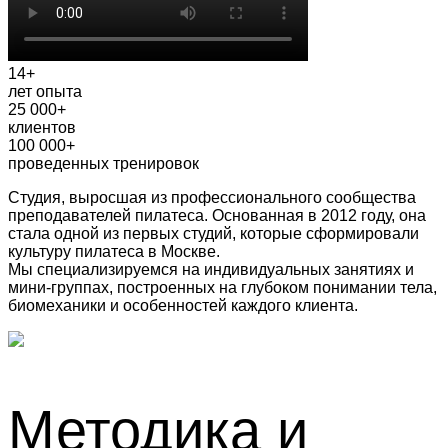
14+
лет опыта
25 000+
клиентов
100 000+
проведенных тренировок
Студия, выросшая из профессионального сообщества
преподавателей пилатеса. Основанная в 2012 году, она
стала одной из первых студий, которые сформировали
культуру пилатеса в Москве.
Мы специализируемся на индивидуальных занятиях и
мини-группах, построенных на глубоком понимании тела,
биомеханики и особенностей каждого клиента.
Методика и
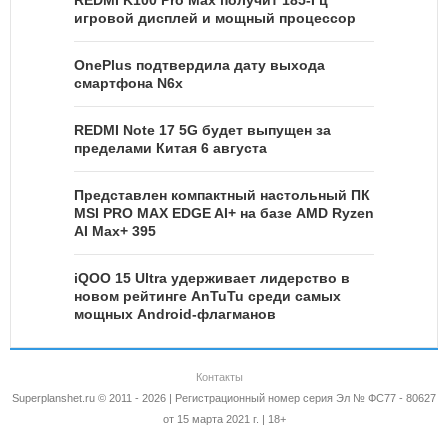
игровой дисплей и мощный процессор
OnePlus подтвердила дату выхода
смартфона N6x
REDMI Note 17 5G будет выпущен за
пределами Китая 6 августа
Представлен компактный настольный ПК
MSI PRO MAX EDGE AI+ на базе AMD Ryzen
AI Max+ 395
iQOO 15 Ultra удерживает лидерство в
новом рейтинге AnTuTu среди самых
мощных Android-флагманов
Контакты
Superplanshet.ru © 2011 - 2026 | Регистрационный номер серия Эл № ФС77 - 80627
от 15 марта 2021 г. | 18+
=====
Instructions to follow =
For the listing above, how many lines contain the word "пилатеса"? Respond with nothing but the number.

Answer space =
2